Consider the following game matrix $$ \begin{array}{l|c|c} & \textbf{S} & \textbf{G} \\ \hline \textbf{S} & (-2,-2) & (-6, -1) \\ \hline \textbf{G} & (-1,-6) & (-4, -4) \end{array} $$ which corresponds to the well-known prisonder's dilemma. Now a Nash Equilibrium by using pure strategies would be (G,G) cause by choosing them neither can improve his outcome by unilaterally changing his strategy.
Now I wanted to calculate a Nash Equilibrium for mixed strategies using this payoff-matrix. (I am using an algorithm proposed at the German wikipedia Article on Nash-Equilibrium). So, I am looking for a mixed strategy for player II which makes player I indifferent regarding his strategy choices, and vice versa.
Let $q$ be the probability that player II chooses $S$ and accordingly $(1-q)$ that he chooses $G$, then the expected values for player I are \begin{align*} EV(I | S) & = (-2)q + (-6)(1-q) \qquad \textrm{if he chooses $S$} \\ EV(I | G) & = (-1)q + (-4)(1-q) \qquad \textrm{if he chooses $G$} \end{align*} (I use the notation $EV(I | S)$ to mean, expected value of player $I$ when he chooses $S$ and so on).
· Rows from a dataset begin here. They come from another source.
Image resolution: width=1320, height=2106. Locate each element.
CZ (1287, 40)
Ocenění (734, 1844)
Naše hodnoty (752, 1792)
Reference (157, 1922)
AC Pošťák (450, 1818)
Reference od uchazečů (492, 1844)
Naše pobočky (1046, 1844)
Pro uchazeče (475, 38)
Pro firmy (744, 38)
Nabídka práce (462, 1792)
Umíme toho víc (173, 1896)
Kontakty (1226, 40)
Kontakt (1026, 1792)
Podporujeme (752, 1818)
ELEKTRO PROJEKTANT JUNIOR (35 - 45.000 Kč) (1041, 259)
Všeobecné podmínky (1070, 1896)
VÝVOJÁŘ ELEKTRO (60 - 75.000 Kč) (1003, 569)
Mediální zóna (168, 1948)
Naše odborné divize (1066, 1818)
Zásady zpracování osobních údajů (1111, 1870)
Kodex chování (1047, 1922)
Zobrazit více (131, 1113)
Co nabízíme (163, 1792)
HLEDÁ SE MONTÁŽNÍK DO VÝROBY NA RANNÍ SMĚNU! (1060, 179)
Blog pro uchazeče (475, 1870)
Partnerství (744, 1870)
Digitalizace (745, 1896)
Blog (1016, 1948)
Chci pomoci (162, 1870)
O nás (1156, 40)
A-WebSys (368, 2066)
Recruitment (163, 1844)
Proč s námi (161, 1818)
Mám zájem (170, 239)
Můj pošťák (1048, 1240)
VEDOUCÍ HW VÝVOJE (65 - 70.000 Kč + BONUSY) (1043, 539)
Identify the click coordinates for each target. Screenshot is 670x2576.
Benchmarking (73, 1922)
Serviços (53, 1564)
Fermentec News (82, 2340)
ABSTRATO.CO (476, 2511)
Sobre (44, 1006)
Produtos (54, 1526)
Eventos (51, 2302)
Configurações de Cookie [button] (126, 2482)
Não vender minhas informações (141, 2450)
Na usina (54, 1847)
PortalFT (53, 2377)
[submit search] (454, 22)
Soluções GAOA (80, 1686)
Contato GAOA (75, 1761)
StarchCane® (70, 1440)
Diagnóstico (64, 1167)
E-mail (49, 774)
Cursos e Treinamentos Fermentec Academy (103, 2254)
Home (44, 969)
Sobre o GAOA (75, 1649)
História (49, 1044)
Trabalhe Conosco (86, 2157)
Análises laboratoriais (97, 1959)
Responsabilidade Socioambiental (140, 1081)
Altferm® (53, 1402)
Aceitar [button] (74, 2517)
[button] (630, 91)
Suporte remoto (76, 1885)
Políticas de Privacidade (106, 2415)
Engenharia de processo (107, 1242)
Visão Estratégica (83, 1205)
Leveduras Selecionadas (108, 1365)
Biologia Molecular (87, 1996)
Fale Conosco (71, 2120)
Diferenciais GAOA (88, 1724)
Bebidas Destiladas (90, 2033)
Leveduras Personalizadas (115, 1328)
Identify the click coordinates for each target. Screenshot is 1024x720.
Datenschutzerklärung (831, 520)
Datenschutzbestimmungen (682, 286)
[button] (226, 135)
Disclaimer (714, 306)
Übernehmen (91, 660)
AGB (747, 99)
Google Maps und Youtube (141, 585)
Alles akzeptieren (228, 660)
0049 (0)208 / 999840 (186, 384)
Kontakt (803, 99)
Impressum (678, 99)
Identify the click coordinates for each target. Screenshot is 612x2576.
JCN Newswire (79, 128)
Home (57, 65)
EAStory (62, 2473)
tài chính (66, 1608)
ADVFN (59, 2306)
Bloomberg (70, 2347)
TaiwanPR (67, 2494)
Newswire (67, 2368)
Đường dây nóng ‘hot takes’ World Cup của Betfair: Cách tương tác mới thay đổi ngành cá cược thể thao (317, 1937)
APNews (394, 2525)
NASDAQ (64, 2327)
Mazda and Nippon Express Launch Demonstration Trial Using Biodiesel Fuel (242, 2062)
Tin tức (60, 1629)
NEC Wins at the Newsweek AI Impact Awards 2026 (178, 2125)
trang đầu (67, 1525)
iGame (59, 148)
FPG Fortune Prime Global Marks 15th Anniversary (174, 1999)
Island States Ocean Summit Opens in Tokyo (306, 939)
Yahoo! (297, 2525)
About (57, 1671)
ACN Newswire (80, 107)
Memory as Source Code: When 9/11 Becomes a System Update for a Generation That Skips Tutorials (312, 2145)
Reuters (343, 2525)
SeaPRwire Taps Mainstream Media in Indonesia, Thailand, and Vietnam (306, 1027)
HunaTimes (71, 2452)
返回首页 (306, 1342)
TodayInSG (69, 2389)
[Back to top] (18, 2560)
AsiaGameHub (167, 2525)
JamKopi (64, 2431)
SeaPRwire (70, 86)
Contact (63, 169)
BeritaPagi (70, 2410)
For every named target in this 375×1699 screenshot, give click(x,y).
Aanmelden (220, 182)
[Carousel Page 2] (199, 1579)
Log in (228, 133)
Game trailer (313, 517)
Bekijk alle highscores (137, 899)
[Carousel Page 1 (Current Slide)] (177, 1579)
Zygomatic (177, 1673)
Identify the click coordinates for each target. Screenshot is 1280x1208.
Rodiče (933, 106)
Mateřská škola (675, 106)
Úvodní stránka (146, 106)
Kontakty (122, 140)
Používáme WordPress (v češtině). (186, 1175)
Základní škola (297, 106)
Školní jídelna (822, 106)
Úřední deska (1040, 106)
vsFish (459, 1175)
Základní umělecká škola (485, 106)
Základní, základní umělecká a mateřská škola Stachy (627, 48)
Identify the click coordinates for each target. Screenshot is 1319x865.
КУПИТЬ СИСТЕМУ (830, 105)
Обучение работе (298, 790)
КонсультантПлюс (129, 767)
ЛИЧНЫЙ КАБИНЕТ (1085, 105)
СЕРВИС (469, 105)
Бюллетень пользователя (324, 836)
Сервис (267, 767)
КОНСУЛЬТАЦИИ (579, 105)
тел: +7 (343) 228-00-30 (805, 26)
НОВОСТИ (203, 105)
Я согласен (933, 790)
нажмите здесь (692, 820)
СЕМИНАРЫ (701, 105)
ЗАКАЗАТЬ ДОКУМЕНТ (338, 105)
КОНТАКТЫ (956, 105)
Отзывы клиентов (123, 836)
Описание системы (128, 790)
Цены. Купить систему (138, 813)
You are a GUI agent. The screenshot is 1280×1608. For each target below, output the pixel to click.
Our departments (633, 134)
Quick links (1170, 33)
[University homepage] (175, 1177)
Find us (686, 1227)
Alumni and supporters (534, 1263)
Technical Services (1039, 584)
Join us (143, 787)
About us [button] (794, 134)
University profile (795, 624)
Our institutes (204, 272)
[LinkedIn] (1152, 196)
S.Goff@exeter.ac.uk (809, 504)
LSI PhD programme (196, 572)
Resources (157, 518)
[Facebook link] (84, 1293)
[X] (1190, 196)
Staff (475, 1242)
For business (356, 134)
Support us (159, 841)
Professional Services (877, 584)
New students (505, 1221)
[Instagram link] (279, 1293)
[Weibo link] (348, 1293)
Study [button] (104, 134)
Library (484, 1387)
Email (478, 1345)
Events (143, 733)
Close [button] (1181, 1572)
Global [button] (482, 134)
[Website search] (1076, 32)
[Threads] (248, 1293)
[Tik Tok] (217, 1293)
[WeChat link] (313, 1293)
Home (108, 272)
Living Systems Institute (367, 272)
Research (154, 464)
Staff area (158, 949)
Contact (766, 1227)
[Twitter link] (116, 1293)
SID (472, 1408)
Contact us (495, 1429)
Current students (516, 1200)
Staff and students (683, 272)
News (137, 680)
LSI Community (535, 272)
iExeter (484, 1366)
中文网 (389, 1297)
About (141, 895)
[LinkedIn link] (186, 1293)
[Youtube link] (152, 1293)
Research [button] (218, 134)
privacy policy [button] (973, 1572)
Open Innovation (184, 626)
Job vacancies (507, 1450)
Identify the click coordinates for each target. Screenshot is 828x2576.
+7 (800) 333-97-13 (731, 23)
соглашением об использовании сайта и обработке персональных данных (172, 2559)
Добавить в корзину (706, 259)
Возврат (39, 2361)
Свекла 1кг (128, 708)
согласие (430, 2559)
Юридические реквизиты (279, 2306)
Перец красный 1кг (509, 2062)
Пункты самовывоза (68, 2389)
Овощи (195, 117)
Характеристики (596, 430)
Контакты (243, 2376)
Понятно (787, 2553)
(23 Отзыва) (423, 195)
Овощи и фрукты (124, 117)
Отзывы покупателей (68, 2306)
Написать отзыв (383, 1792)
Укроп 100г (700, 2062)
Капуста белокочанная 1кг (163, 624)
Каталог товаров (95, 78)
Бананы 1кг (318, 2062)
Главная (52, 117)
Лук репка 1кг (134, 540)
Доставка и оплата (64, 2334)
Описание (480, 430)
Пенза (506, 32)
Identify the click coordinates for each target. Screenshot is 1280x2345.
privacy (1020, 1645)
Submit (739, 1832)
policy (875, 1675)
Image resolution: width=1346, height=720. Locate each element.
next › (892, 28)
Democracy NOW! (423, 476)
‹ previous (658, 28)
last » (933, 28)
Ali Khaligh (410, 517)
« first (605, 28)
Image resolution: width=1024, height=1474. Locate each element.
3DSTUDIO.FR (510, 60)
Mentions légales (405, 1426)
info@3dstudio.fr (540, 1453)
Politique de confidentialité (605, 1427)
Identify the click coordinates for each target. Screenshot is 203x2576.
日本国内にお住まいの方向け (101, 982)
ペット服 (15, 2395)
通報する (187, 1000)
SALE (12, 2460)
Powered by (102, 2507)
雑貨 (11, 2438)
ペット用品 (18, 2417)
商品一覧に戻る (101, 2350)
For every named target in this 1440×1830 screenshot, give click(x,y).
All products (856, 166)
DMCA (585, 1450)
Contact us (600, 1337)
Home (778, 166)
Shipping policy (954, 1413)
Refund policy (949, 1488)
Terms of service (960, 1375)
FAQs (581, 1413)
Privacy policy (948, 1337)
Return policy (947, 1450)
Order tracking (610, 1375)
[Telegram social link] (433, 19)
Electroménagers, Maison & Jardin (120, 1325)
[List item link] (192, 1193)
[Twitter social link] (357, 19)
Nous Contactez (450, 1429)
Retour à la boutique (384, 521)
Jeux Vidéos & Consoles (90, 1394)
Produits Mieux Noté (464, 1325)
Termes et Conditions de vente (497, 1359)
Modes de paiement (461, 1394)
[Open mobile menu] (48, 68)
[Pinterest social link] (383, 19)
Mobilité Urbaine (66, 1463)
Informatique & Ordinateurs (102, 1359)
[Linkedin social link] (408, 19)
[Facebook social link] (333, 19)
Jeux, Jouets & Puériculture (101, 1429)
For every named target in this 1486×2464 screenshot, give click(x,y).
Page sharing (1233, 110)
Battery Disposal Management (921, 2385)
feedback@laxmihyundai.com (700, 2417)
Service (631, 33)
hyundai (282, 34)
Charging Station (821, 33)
Equating them, to find the probablities for player II which make player I indifferent, I have to solve $$ -2q - 6(1-q) = -q - 4(1-q) $$ which has the solution $q = 2$, which is impossible since q should be a probablity, so with the additional restriction $0 \le q \le 1$ it has no solution? But I heard that Nash-Equilibrium for mixed strategies always exists in finite games, so what did I wrong?